Olga K. Weinberg, Mahesh Seetharam, Ren Li, Ash Alizadeh, Daniel A. Arber

Research output: Contribution to journalArticlepeer-review

46 Scopus citations

Abstract

Objectives: The 2008 World Health Organization (WHO) classification system grouped bilineal and biphenotypic acute leukemias together under a new heading of mixed phenotype acute leukemia (MPAL). The lineage-specific marker criteria have also changed for a diagnosis of MPAL. The goal of this study was to characterize clinical significance of this new group. Methods: Sixty-one patients diagnosed with MPAL using either European Group for the Immunological Classification of Leukaemias (EGIL) criteria or 2008 WHO criteria were included in this study. Results: Sixteen patients (26%) diagnosed with acute biphenotypic leukemia using EGIL criteria did not fulfill 2008 WHO criteria for MPAL. Cytogenetic data were available for 32 patients, and the most common abnormality was t(9;22) (five of 32 cases).

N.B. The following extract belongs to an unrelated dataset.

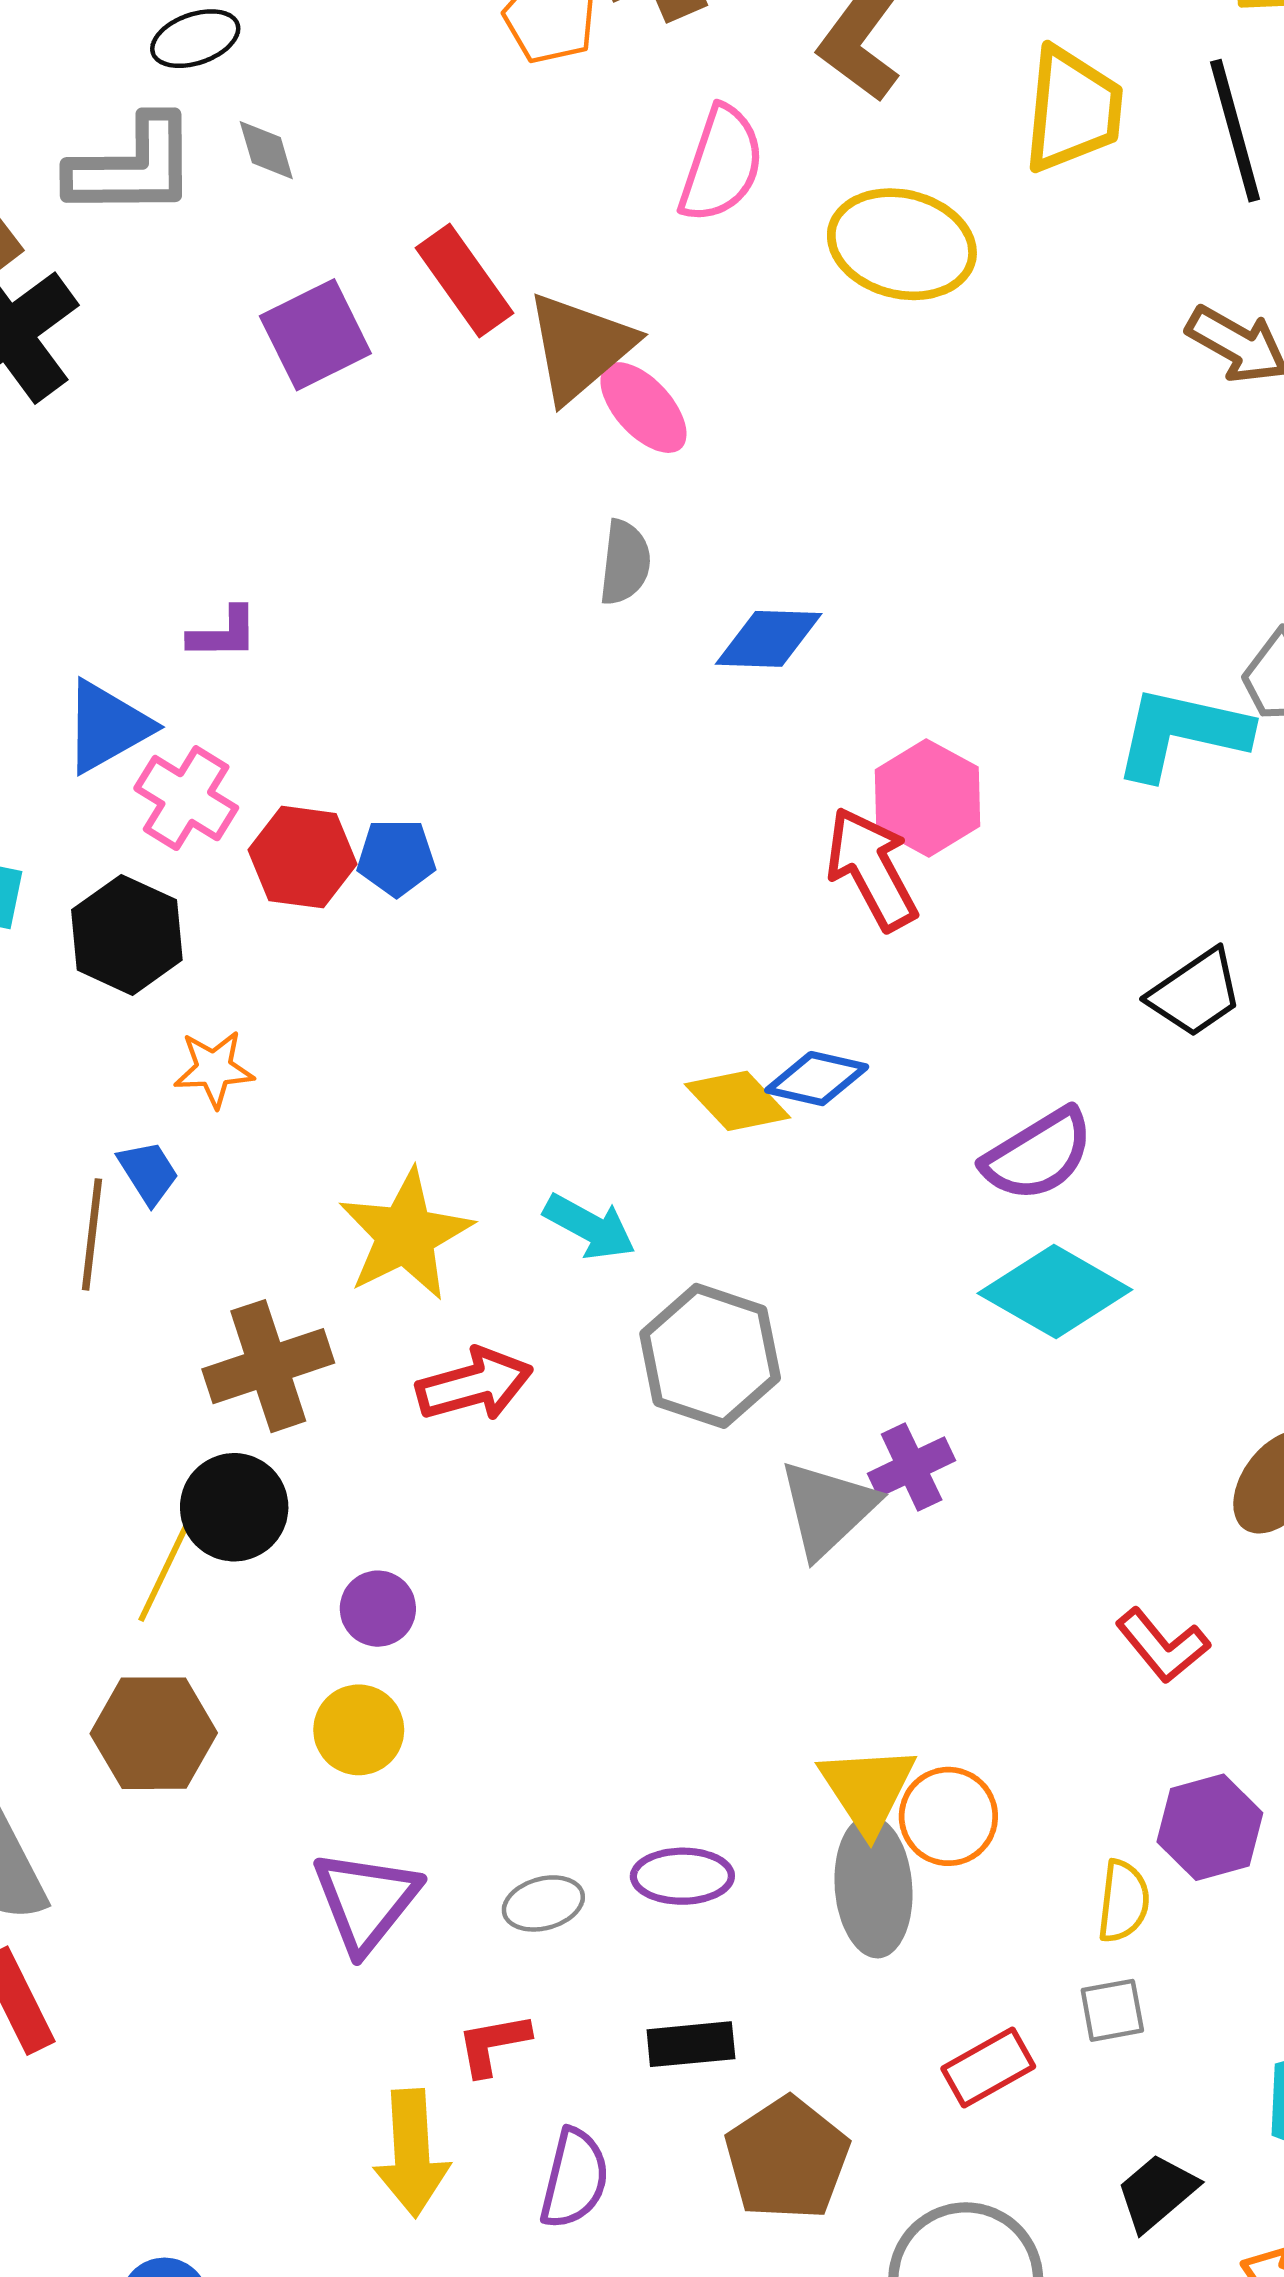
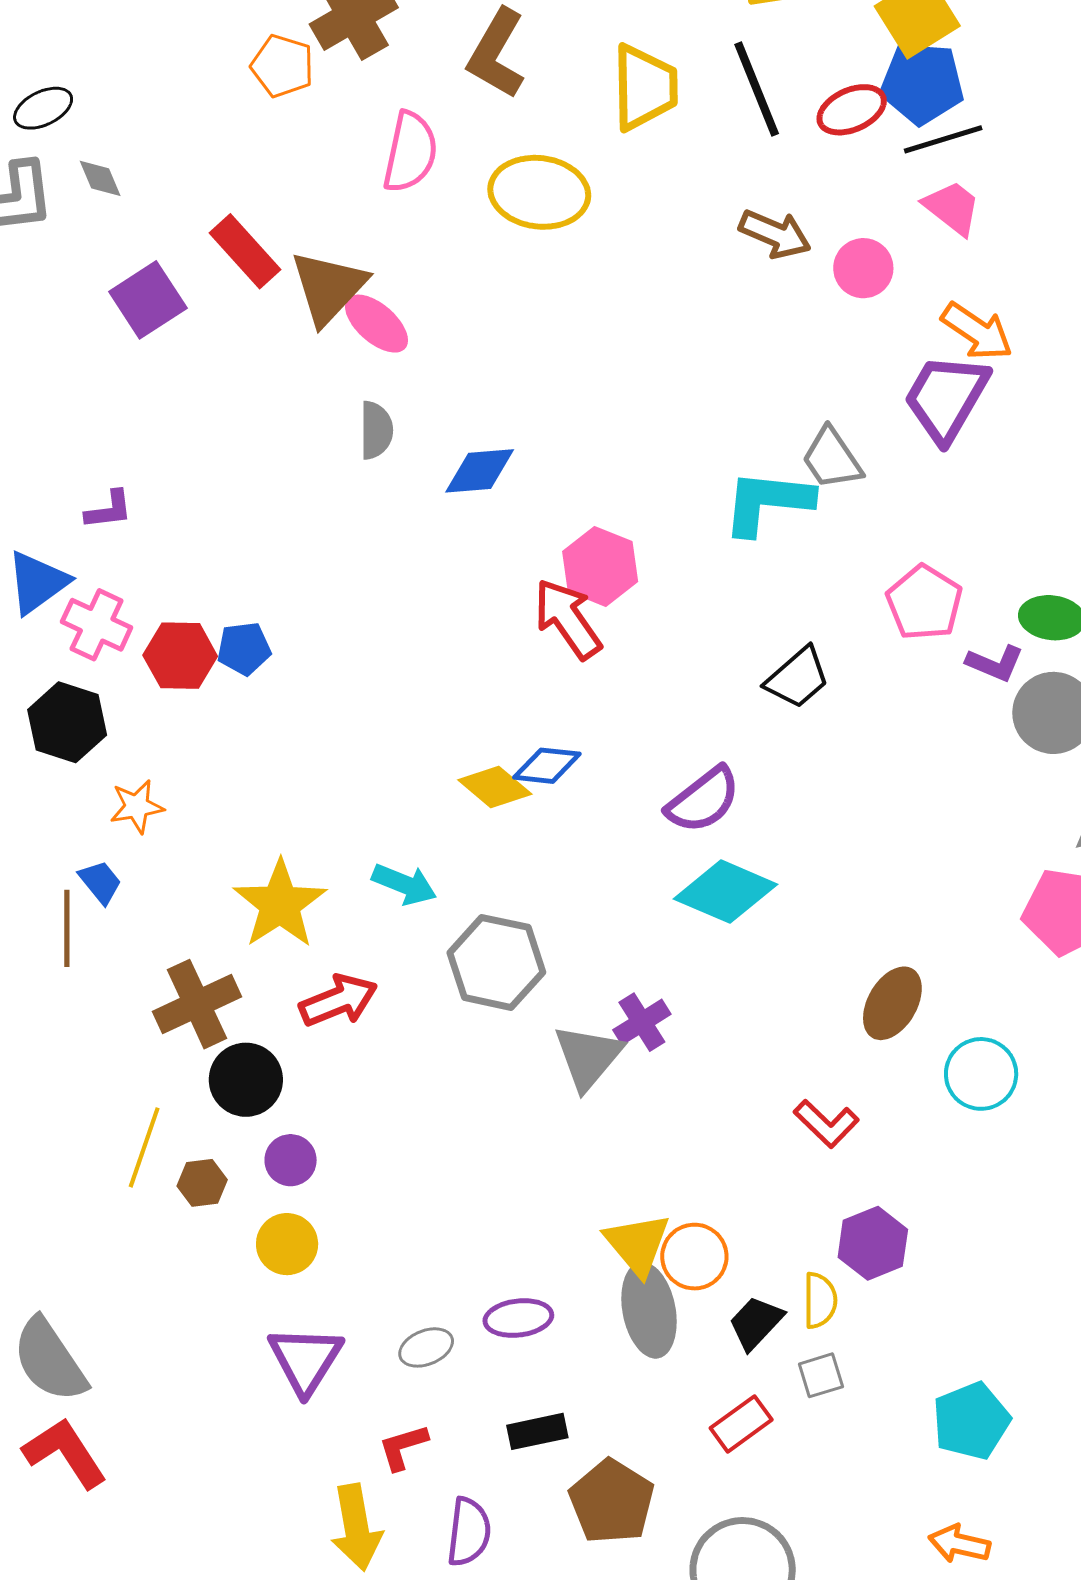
black circle: (234, 1507) -> (246, 1080), moved
brown hexagon: (154, 1733) -> (202, 1183), moved, size x0.6
black trapezoid: (1157, 2192) -> (756, 1323), moved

Clinical outcome data suggested that younger patients with MPAL (<21 years) had better overall survival (OS) in both the EGIL and WHO groups (EGIL, P = .0403; WHO, P = .0601). Compared with 177 patients with acute myeloid leukemia (AML), MPAL patients had better OS (P = .0003) and progression-free survival (P = .0001). However, no difference in OS between MPAL and 387 patients with acute lymphoblastic leukemia was present (P = .599). Conclusions: As defined by the 2008 WHO classification, fewer patients are now classified as having MPAL than with the EGIL criteria. In this study, patients with MPAL have a better clinical outcome compared with patients with AML.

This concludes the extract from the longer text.